### Task instructions
Every line below from the one containing "機 SSD 固態硬碟當中，避免每次執行 AI 模型時就要先下載" through the one containing "einen Selbstfärber in" is to be printed exactly, with the pictures omitted.
----------------------------------------
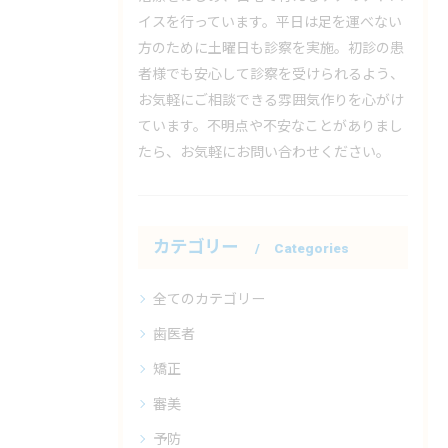
イスを行っています。平日は足を運べない
方のために土曜日も診察を実施。初診の患
者様でも安心して診察を受けられるよう、
お気軽にご相談できる雰囲気作りを心がけ
ています。不明点や不安なことがありまし
たら、お気軽にお問い合わせください。
カテゴリー
Categories
全てのカテゴリー
歯医者
矯正
審美
予防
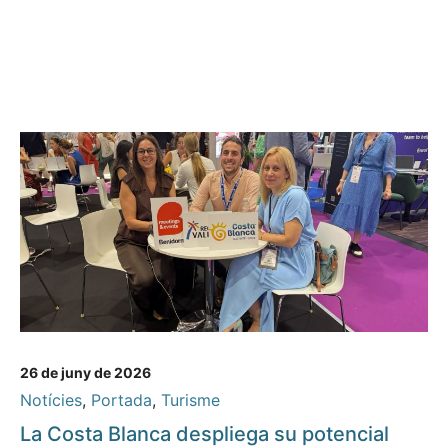
26 de juny de 2026
Notícies
,
Portada
,
Turisme
La Costa Blanca despliega su potencial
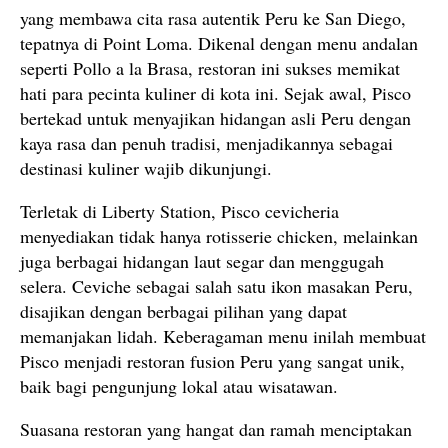
yang membawa cita rasa autentik Peru ke San Diego,
tepatnya di Point Loma. Dikenal dengan menu andalan
seperti Pollo a la Brasa, restoran ini sukses memikat
hati para pecinta kuliner di kota ini. Sejak awal, Pisco
bertekad untuk menyajikan hidangan asli Peru dengan
kaya rasa dan penuh tradisi, menjadikannya sebagai
destinasi kuliner wajib dikunjungi.
Terletak di Liberty Station, Pisco cevicheria
menyediakan tidak hanya rotisserie chicken, melainkan
juga berbagai hidangan laut segar dan menggugah
selera. Ceviche sebagai salah satu ikon masakan Peru,
disajikan dengan berbagai pilihan yang dapat
memanjakan lidah. Keberagaman menu inilah membuat
Pisco menjadi restoran fusion Peru yang sangat unik,
baik bagi pengunjung lokal atau wisatawan.
Suasana restoran yang hangat dan ramah menciptakan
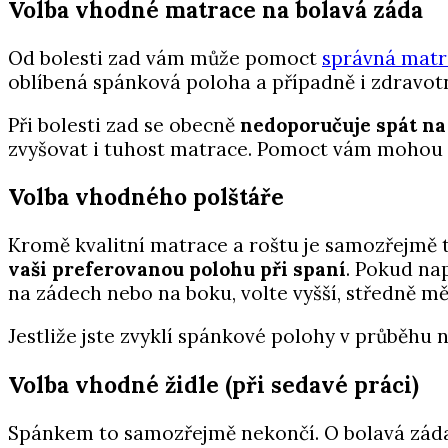
Volba vhodné matrace na bolavá záda
Od bolesti zad vám může pomoct
správná matr
oblíbená spánková poloha a případně i zdravotn
Při bolesti zad se obecně
nedoporučuje spát n
zvyšovat i tuhost matrace. Pomoct vám mohou
Volba vhodného polštáře
Kromě kvalitní matrace a roštu je samozřejmě t
vaši preferovanou polohu při spaní
. Pokud nap
na zádech nebo na boku, volte vyšší, středně mě
Jestliže jste zvyklí spánkové polohy v průběhu n
Volba vhodné židle (při sedavé práci)
Spánkem to samozřejmě nekončí. O bolavá záda 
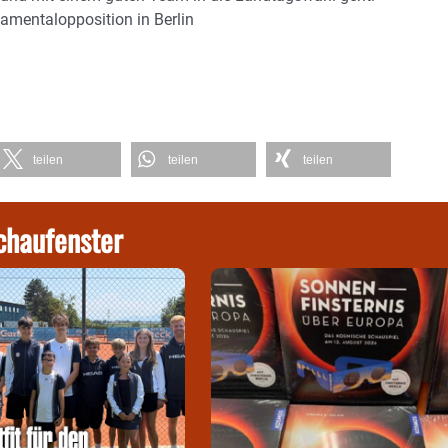
mentalopposition in Berlin
teilen
teilen
teilen
chaufenster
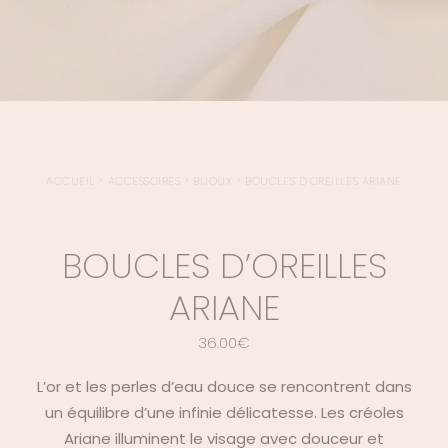
ACCUEIL
>
ACCESSOIRES
>
BIJOUX
>
BOUCLES D’OREILLES ARIANE
BOUCLES D’OREILLES
ARIANE
36.00
€
L’or et les perles d’eau douce se rencontrent dans
un équilibre d’une infinie délicatesse. Les créoles
Ariane illuminent le visage avec douceur et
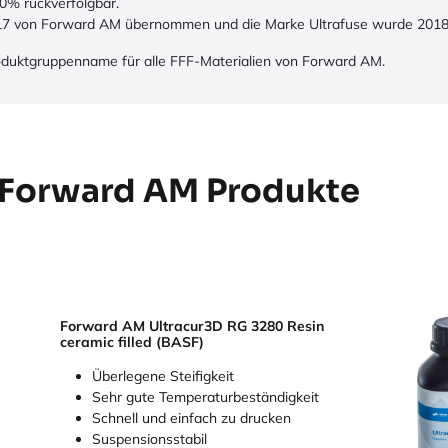
0% rückverfolgbar.
17 von Forward AM übernommen und die Marke Ultrafuse wurde 2018 f
roduktgruppenname für alle FFF-Materialien von Forward AM.
 Forward AM Produkte
Forward AM Ultracur3D RG 3280 Resin
ceramic filled (BASF)
Überlegene Steifigkeit
Sehr gute Temperaturbeständigkeit
Schnell und einfach zu drucken
Suspensionsstabil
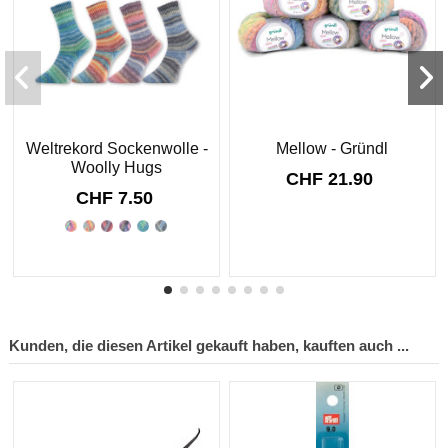
Weltrekord Sockenwolle -
Mellow - Gründl
Woolly Hugs
CHF 21.90
CHF 7.50
Kunden, die diesen Artikel gekauft haben, kauften auch ...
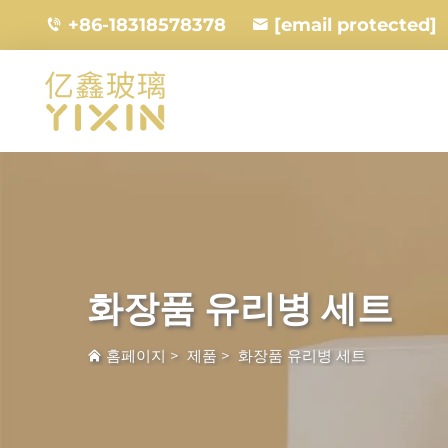
+86-18318578378
[email protected]
화장품 유리병 세트
홈페이지
>
제품
>
화장품 유리병 세트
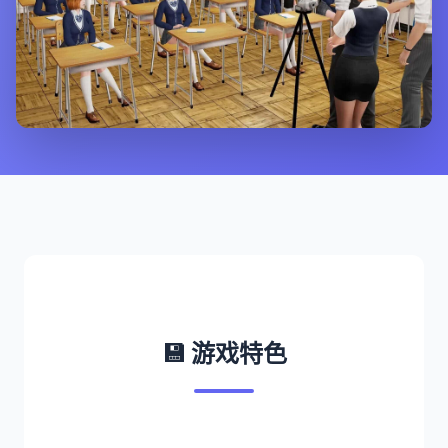
💾 游戏特色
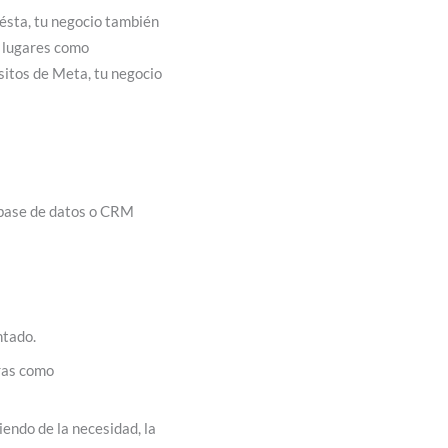
ésta, tu negocio también
r lugares como
isitos de Meta, tu negocio
 base de datos o CRM
ntado.
pras como
iendo de la necesidad, la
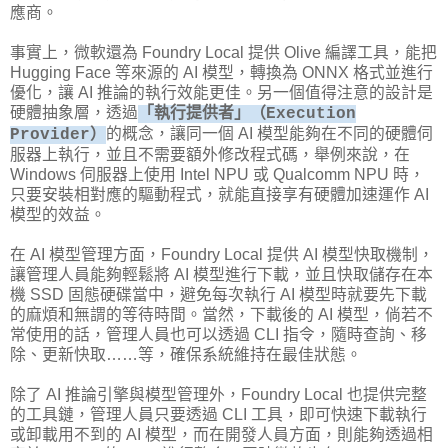
應商。
事實上，微軟還為 Foundry Local 提供 Olive 編譯工具，能把
Hugging Face 等來源的 AI 模型，轉換為 ONNX 格式並進行
優化，讓 AI 推論的執行效能更佳。另一個值得注意的設計是
硬體抽象層，透過
「執行提供者」（Execution
的概念，讓同一個 AI 模型能夠在不同的硬體伺
Provider）
服器上執行，並且不需要額外修改程式碼，舉例來說，在
Windows 伺服器上使用 Intel NPU 或 Qualcomm NPU 時，
只要安裝相對應的驅動程式，就能直接享有硬體加速運作 AI
模型的效益。
在 AI 模型管理方面，Foundry Local 提供 AI 模型快取機制，
讓管理人員能夠輕鬆將 AI 模型進行下載，並且快取儲存在本
機 SSD 固態硬碟當中，避免每次執行 AI 模型時就要先下載
的麻煩和無謂的等待時間。當然，下載後的 AI 模型，倘若不
常使用的話，管理人員也可以透過 CLI 指令，隨時查詢、移
除、更新快取……等，確保系統維持在最佳狀態。
除了 AI 推論引擎與模型管理外，Foundry Local 也提供完整
的工具鏈，管理人員只要透過 CLI 工具，即可快速下載執行
或卸載用不到的 AI 模型，而在開發人員方面，則能夠透過相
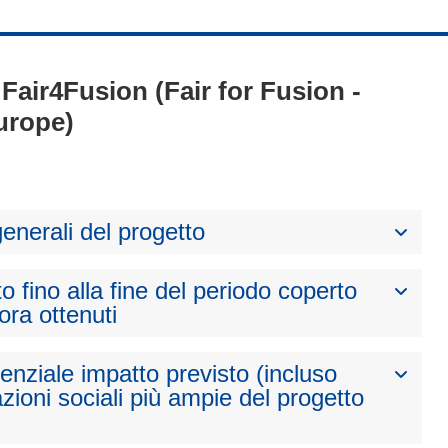
 Fair4Fusion (Fair for Fusion -
urope)
generali del progetto
to fino alla fine del periodo coperto
nora ottenuti
otenziale impatto previsto (incluso
zioni sociali più ampie del progetto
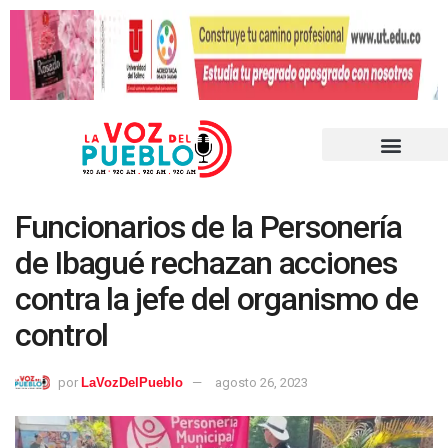
Funcionarios de la Personería
de Ibagué rechazan acciones
contra la jefe del organismo de
control
por
LaVozDelPueblo
agosto 26, 2023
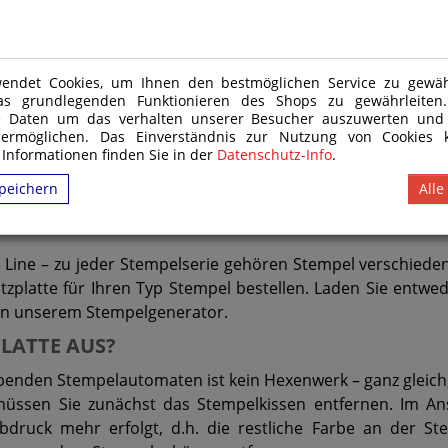
e  uvm.
endet Cookies, um Ihnen den bestmöglichen Service zu gewähr
as grundlegenden Funktionieren des Shops zu gewährleite
e Daten um das verhalten unserer Besucher auszuwerten und
 ermöglichen. Das Einverständnis zur Nutzung von Cookies k
ATZPLATTE VON MEINEM TYP STEMPEL?
 Informationen finden Sie in der
Datenschutz-Info
.
peichern
Alle
wahl der beliebtesten Hersteller und Marken. Trodat, Col
 einen Selbstfärber in den Händen halten, gehen Sie au
nt Line – zu jeder Stempelserie gehören Stempel verschie
tzplatte für Ihren Typ Stempel bestellen. Laden Sie entw
 in unserem Stempelgenerator.
PLATTE AUS?
benden Stempelautomaten ist kein Hexenwerk – ganz gleich,
müssen Sie zunächst das Stempelkissen entfernen. Im An
druck mehr erfolgt, d.h. die restliche Farbe an der Ste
----------------------------------------
### Response
機 SSD 固態硬碟當中，避免每次執行 AI 模型時就要先下載
的麻煩和無謂的等待時間。當然，下載後的 AI 模型，倘若不
常使用的話，管理人員也可以透過 CLI 指令，隨時查詢、移
除、更新快取……等，確保系統維持在最佳狀態。
除了 AI 推論引擎與模型管理外，Foundry Local 也提供完整
的工具鏈，管理人員只要透過 CLI 工具，即可快速下載執行
或卸載用不到的 AI 模型，而在開發人員方面，則能夠透過相
 Fair4Fusion (Fair for Fusion -
urope)
generali del progetto
to fino alla fine del periodo coperto
nora ottenuti
otenziale impatto previsto (incluso
zioni sociali più ampie del progetto
Funcionarios de la Personería
de Ibagué rechazan acciones
contra la jefe del organismo de
control
por
LaVozDelPueblo
agosto 26, 2023
e  uvm.
endet Cookies, um Ihnen den bestmöglichen Service zu gewähr
as grundlegenden Funktionieren des Shops zu gewährleite
e Daten um das verhalten unserer Besucher auszuwerten und
 ermöglichen. Das Einverständnis zur Nutzung von Cookies k
ATZPLATTE VON MEINEM TYP STEMPEL?
 Informationen finden Sie in der
Datenschutz-Info
.
peichern
Alle
wahl der beliebtesten Hersteller und Marken. Trodat, Col
 einen Selbstfärber in den Händen halten, gehen Sie au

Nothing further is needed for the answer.